プロジェクトの紐付け(nolto.json)
複数のリポジトリを並行して扱う場合、リポジトリの root に nolto.json を置くと、そのリポジトリで操作する Nolto プロジェクトが固定されます。スキルはこのファイルを読んで毎回 projectId を明示送信するため、プロジェクトの取り違えや競合が起きません。
{ "projectId": "<uuid>" }
@nolto/cli の nolto link <projectId> でも作成できます。詳しくは CLI ガイドのリポジトリ紐付けを参照してください。
推奨プランテンプレート
プラグインに推奨プランテンプレートが同梱されています。このテンプレートに沿って書かれたプランは、Nolto の分類器(型1 = 実装プラン)が正確にフェーズとステータスを読み取れます。
| ファイル | 用途 |
|---|---|
templates/plan-template.md | 推奨プランテンプレート(フェーズ・ステータス例付き) |
templates/AGENTS.md.sample | プロジェクトの AGENTS.md に貼り付けるガイドラインスニペット |
プランは日本語で書いてください。Nolto の分類器パイプラインは本文をそのまま日本語ビューに表示します。英語プランでも登録できますが、非エンジニア向けの可視化が読みづらくなります。templates/AGENTS.md.sample をプロジェクトの AGENTS.md に貼り付けると、以後 Cursor が自動的にこの規則に従ってプランを作成します。
Stop フック(任意・CLI が必要)
scripts/install.sh が <cursor>/hooks.json の .hooks.stop に Stop フックを登録します。セッション終了時に、キューに溜めた進捗をまとめて送信するオプトイン機能です。
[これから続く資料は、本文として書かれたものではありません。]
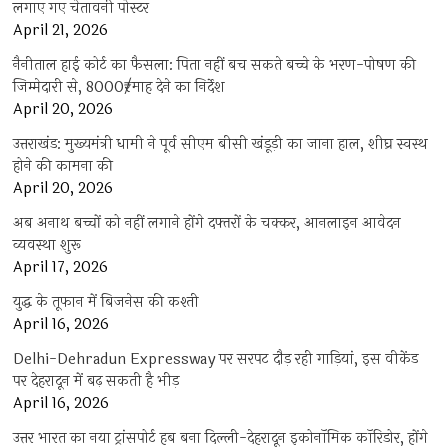
लगाए गए चेतावनी पोस्टर
April 21, 2026
नैनीताल हाई कोर्ट का फैसला: पिता नहीं बच सकते बच्चे के भरण-पोषण की
जिम्मेदारी से, 8000₹/माह देने का निर्देश
April 20, 2026
उत्तराखंड: मुख्यमंत्री धामी ने पूर्व सीएम बीसी खंडूड़ी का जाना हाल, शीघ्र स्वस्थ
होने की कामना की
April 20, 2026
अब अनाथ बच्चों को नहीं लगाने होंगे दफ्तरों के चक्कर, आनलाइन आवेदन
व्यवस्था शुरू
April 17, 2026
युद्ध के तूफान में बिजनेस की कश्ती
April 16, 2026
Delhi-Dehradun Expressway पर सरपट दौड़ रही गाड़ियां, इस वीकेंड
पर देहरादून में बढ़ सकती है भीड़
April 16, 2026
उत्तर भारत का नया ट्रांसपोर्ट हब बना दिल्ली-देहरादून इकोनॉमिक कॉरिडोर, होंगे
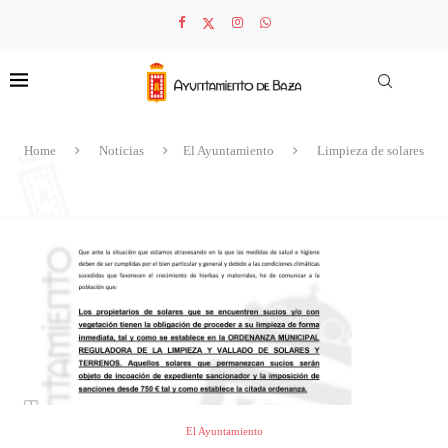
Home
Noticias
El Ayuntamiento
Limpieza de solares
El Ayuntamiento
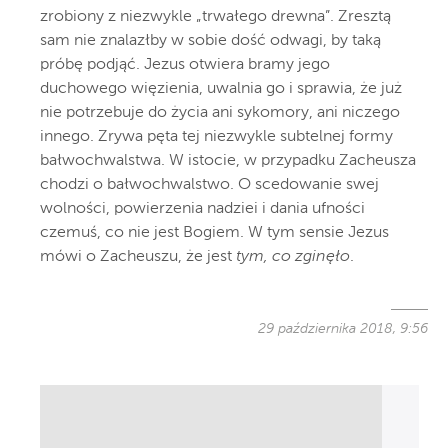
zrobiony z niezwykle „trwałego drewna”. Zresztą
sam nie znalazłby w sobie dość odwagi, by taką
próbę podjąć. Jezus otwiera bramy jego
duchowego więzienia, uwalnia go i sprawia, że już
nie potrzebuje do życia ani sykomory, ani niczego
innego. Zrywa pęta tej niezwykle subtelnej formy
bałwochwalstwa. W istocie, w przypadku Zacheusza
chodzi o bałwochwalstwo. O scedowanie swej
wolności, powierzenia nadziei i dania ufności
czemuś, co nie jest Bogiem. W tym sensie Jezus
mówi o Zacheuszu, że jest
tym, co zginęło
.
29 października 2018, 9:56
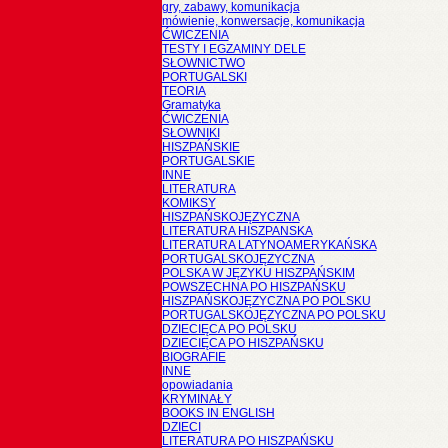
gry, zabawy, komunikacja
mówienie, konwersacje, komunikacja
ĆWICZENIA
TESTY I EGZAMINY DELE
SŁOWNICTWO
PORTUGALSKI
TEORIA
Gramatyka
ĆWICZENIA
SŁOWNIKI
HISZPAŃSKIE
PORTUGALSKIE
INNE
LITERATURA
KOMIKSY
HISZPAŃSKOJĘZYCZNA
LITERATURA HISZPANSKA
LITERATURA LATYNOAMERYKAŃSKA
PORTUGALSKOJĘZYCZNA
POLSKA W JĘZYKU HISZPAŃSKIM
POWSZECHNA PO HISZPAŃSKU
HISZPAŃSKOJĘZYCZNA PO POLSKU
PORTUGALSKOJĘZYCZNA PO POLSKU
DZIECIĘCA PO POLSKU
DZIECIĘCA PO HISZPAŃSKU
BIOGRAFIE
INNE
opowiadania
KRYMINAŁY
BOOKS IN ENGLISH
DZIECI
LITERATURA PO HISZPAŃSKU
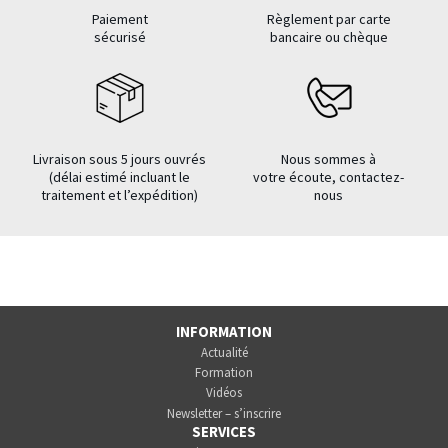
Paiement
Règlement par carte
sécurisé
bancaire ou chèque
Livraison sous 5 jours ouvrés
Nous sommes à
(délai estimé incluant le
votre écoute, contactez-
traitement et l’expédition)
nous
INFORMATION
Actualité
Formation
Vidéos
Newsletter – s’inscrire
SERVICES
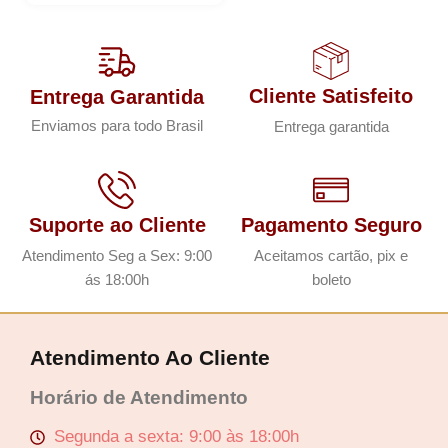
Lucre até
R$
7,71
Cliente Satisfeito
Entrega Garantida
Enviamos para todo Brasil
Entrega garantida
Revenda por
R$
25,70
Compre por
Suporte ao Cliente
Pagamento Seguro
R$
17,99
Atendimento Seg a Sex: 9:00
Aceitamos cartão, pix e
6x de
R$
3,00
sem juros
ás 18:00h
boleto
Atendimento Ao Cliente
Horário de Atendimento
Segunda a sexta: 9:00 às 18:00h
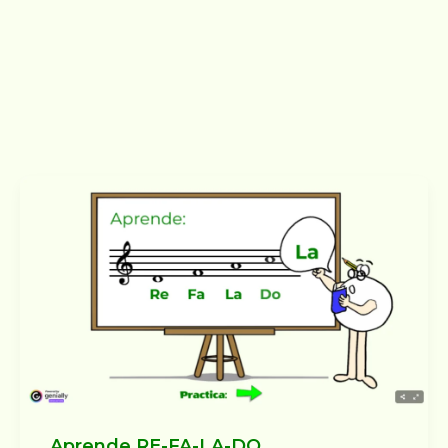
Aprende RE-FA-LA-DO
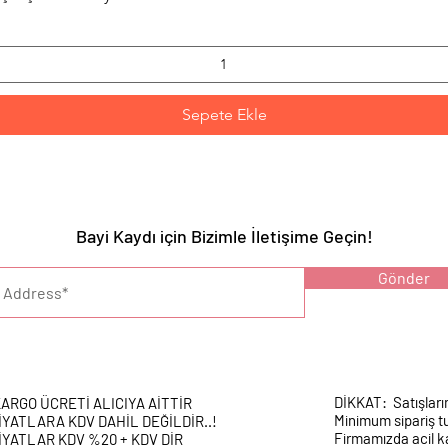
Sepete Ekle
Bayi Kaydı için Bizimle İletişime Geçin!
YARI :
Gönder
DİKKAT: Satışları
ARGO ÜCRETİ ALICIYA AİTTİR
Minimum sipariş tu
İYATLARA KDV DAHİL DEĞİLDİR..!
Firmamızda acil k
İYATLAR KDV %20 + KDV DİR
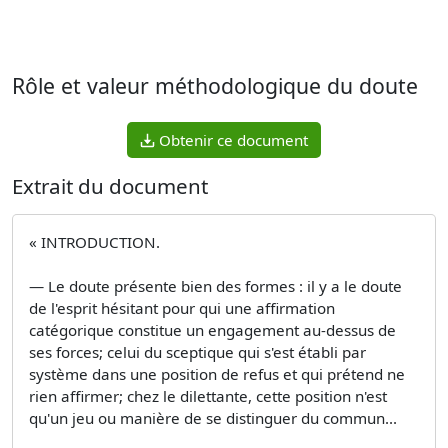
Rôle et valeur méthodologique du doute
Obtenir ce document
Extrait du document
« INTRODUCTION.
— Le doute présente bien des formes : il y a le doute
de l'esprit hésitant pour qui une affirmation
catégorique constitue un engagement au-dessus de
ses forces; celui du sceptique qui s'est établi par
système dans une position de refus et qui prétend ne
rien affirmer; chez le dilettante, cette position n'est
qu'un jeu ou manière de se distinguer du commun...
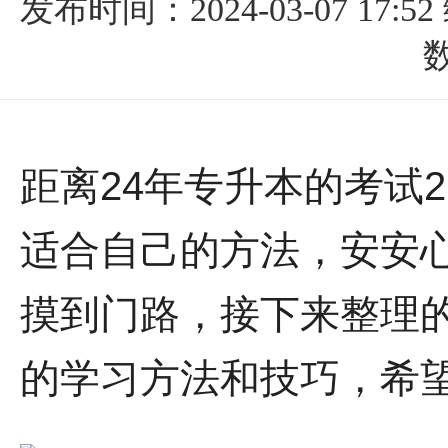
发布时间：2024-03-07 17:52
数
距离24年专升本的考试
适合自己的方法，安安
摸到门路，接下来整理
的
学习方法和技巧，希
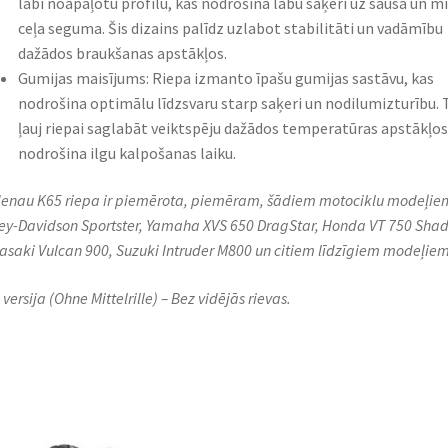
labi noapaļotu profilu, kas nodrošina labu saķeri uz sausa un m
ceļa seguma. Šis dizains palīdz uzlabot stabilitāti un vadāmību
dažādos braukšanas apstākļos.
Gumijas maisījums: Riepa izmanto īpašu gumijas sastāvu, kas
nodrošina optimālu līdzsvaru starp saķeri un nodilumizturību. 
ļauj riepai saglabāt veiktspēju dažādos temperatūras apstākļos
nodrošina ilgu kalpošanas laiku.
enau K65 riepa ir piemērota, piemēram, šādiem motociklu modeļie
ey-Davidson Sportster, Yamaha XVS 650 DragStar, Honda VT 750 Sha
saki Vulcan 900, Suzuki Intruder M800 un citiem līdzīgiem modeļiem
versija (Ohne Mittelrille) – Bez vidējās rievas.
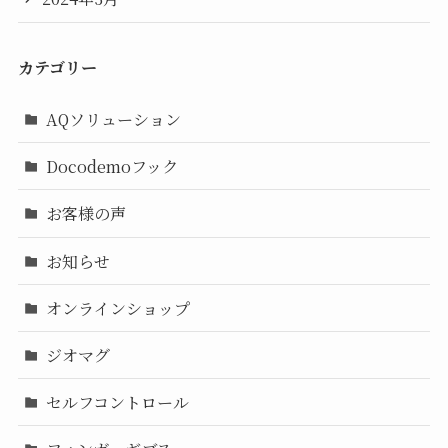
カテゴリー
AQソリューション
Docodemoフック
お客様の声
お知らせ
オンラインショップ
ジオマグ
セルフコントロール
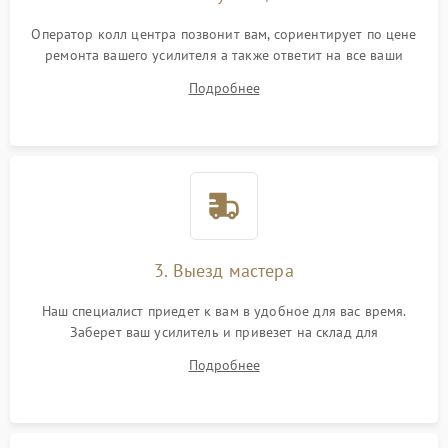
Оператор колл центра позвонит вам, сориентирует по цене
ремонта вашего усилителя а также ответит на все ваши
вопросы.
Подробнее
3. Выезд мастера
Наш специалист приедет к вам в удобное для вас время.
Заберет ваш усилитель и привезет на склад для
диагностики.
Подробнее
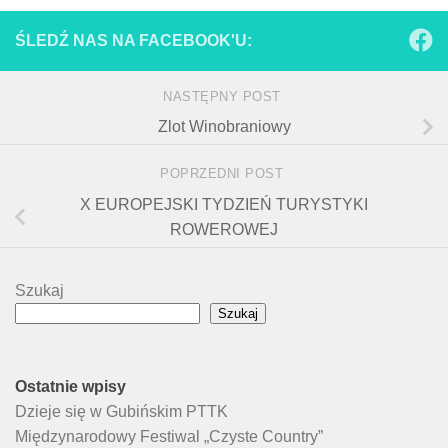
ŚLEDŹ NAS NA FACEBOOK'U:
NASTĘPNY POST
Zlot Winobraniowy
POPRZEDNI POST
X EUROPEJSKI TYDZIEŃ TURYSTYKI
ROWEROWEJ
Szukaj
Szukaj
Ostatnie wpisy
Dzieje się w Gubińskim PTTK
Międzynarodowy Festiwal „Czyste Country”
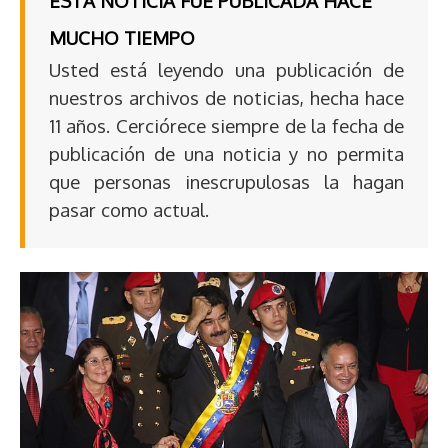
ESTA NOTICIA FUE PUBLICADA HACE
MUCHO TIEMPO
Usted está leyendo una publicación de
nuestros archivos de noticias, hecha hace
11 años. Cerciórece siempre de la fecha de
publicación de una noticia y no permita
que personas inescrupulosas la hagan
pasar como actual.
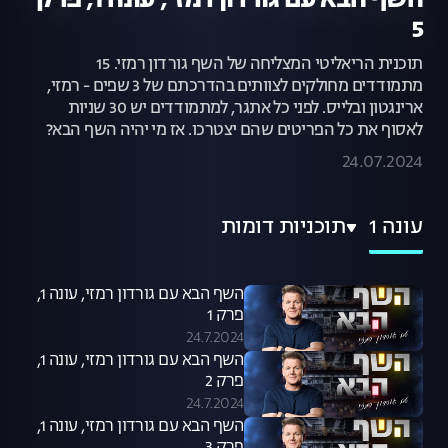
השף הבא עם גורדון רמזי, עונה 1, פרק
5
תוכנית הריאליטי המצליחה של השף גורדון רמזי. 15
מתמודדים מחולקים לצוותים בהדרכתם של 3 שפים - רמזי,
ארינגטון ובלייס. לפני כל אתגר, למתמודדים יש 30 שניות
לאסוף את כל הפריטים שהם יצטרכו. אז מי יהיה השף הבא?
24.07.2024
עונה 1
תוכניות דומות
השף הבא עם גורדון רמזי, עונה 1,
פרק 1
24.7.2024
השף הבא עם גורדון רמזי, עונה 1,
פרק 2
24.7.2024
השף הבא עם גורדון רמזי, עונה 1,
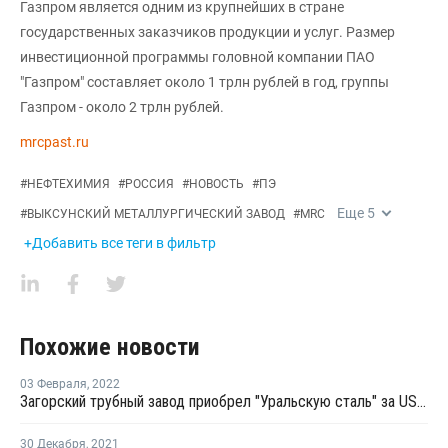
Газпром является одним из крупнейших в стране
государственных заказчиков продукции и услуг. Размер
инвестиционной программы головной компании ПАО
"Газпром" составляет около 1 трлн рублей в год, группы
Газпром - около 2 трлн рублей.
mrcpast.ru
#
НЕФТЕХИМИЯ
#
РОССИЯ
#
НОВОСТЬ
#
ПЭ
Еще
5
#
ВЫКСУНСКИЙ МЕТАЛЛУРГИЧЕСКИЙ ЗАВОД
#
MRC
+Добавить все теги в фильтр
Похожие новости
03 Февраля
,
2022
Загорский трубный завод приобрел "Уральскую сталь" за USD500 млн
30 Декабря
,
2021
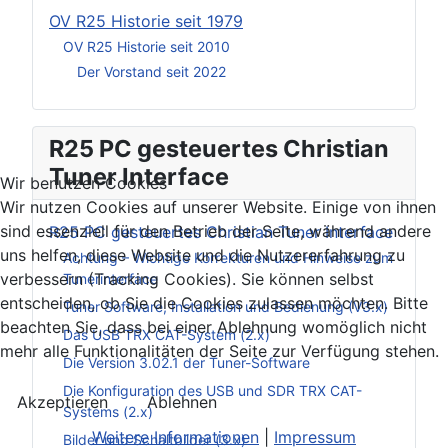
OV R25 Historie seit 1979
OV R25 Historie seit 2010
Der Vorstand seit 2022
R25 PC gesteuertes Christian
Tuner Interface
Wir benutzen Cookies
Wir nutzen Cookies auf unserer Website. Einige von ihnen
sind essenziell für den Betrieb der Seite, während andere
R25 PC gesteuertes Christian Tuner Interface
uns helfen, diese Website und die Nutzererfahrung zu
Achtung – Wichtige Korrekturen und Hinweise zum
verbessern (Tracking Cookies). Sie können selbst
Tunerinterface
entscheiden, ob Sie die Cookies zulassen möchten. Bitte
Tuner Software, Installation und Bedienung (V3.x)
beachten Sie, dass bei einer Ablehnung womöglich nicht
Das USB TRX CAT-System (2.x)
mehr alle Funktionalitäten der Seite zur Verfügung stehen.
Die Version 3.02.1 der Tuner-Software
Die Konfiguration des USB und SDR TRX CAT-
Akzeptieren
Ablehnen
Systems (2.x)
Weitere Informationen
|
Impressum
Bilder und Schaltbilder (3.x)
nolto queue ... # セッション中: .nolto/pending.jsonl に追記(トークン不要・オフライン)
(セッション終了時に Stop フックが自動送信)
前提条件(キュー送信を使う場合のみ)
@nolto/cli >= 0.2.0が PATH 上にインストールされていること(npm install -g @nolto/cli)NOLTO_TOKEN環境変数(またはnolto initで設定したトークン)が利用可能なこと
@nolto/cli を入れなくてもプラグイン本体(MCP + スキル)は問題なく使えます。CLI が未インストールの場合、Stop フックはエラーを出さず黙って何もしません(初回のみ導入のヒントを 1 回表示)。report-progress スキルのダイレクト MCP 呼び出しで進捗は即時反映されます。
report-progress スキル(ダイレクト MCP 呼び出し)とキュー+フックはどちらか一方を使ってください。同じ更新に両方を使うと二重送信になります。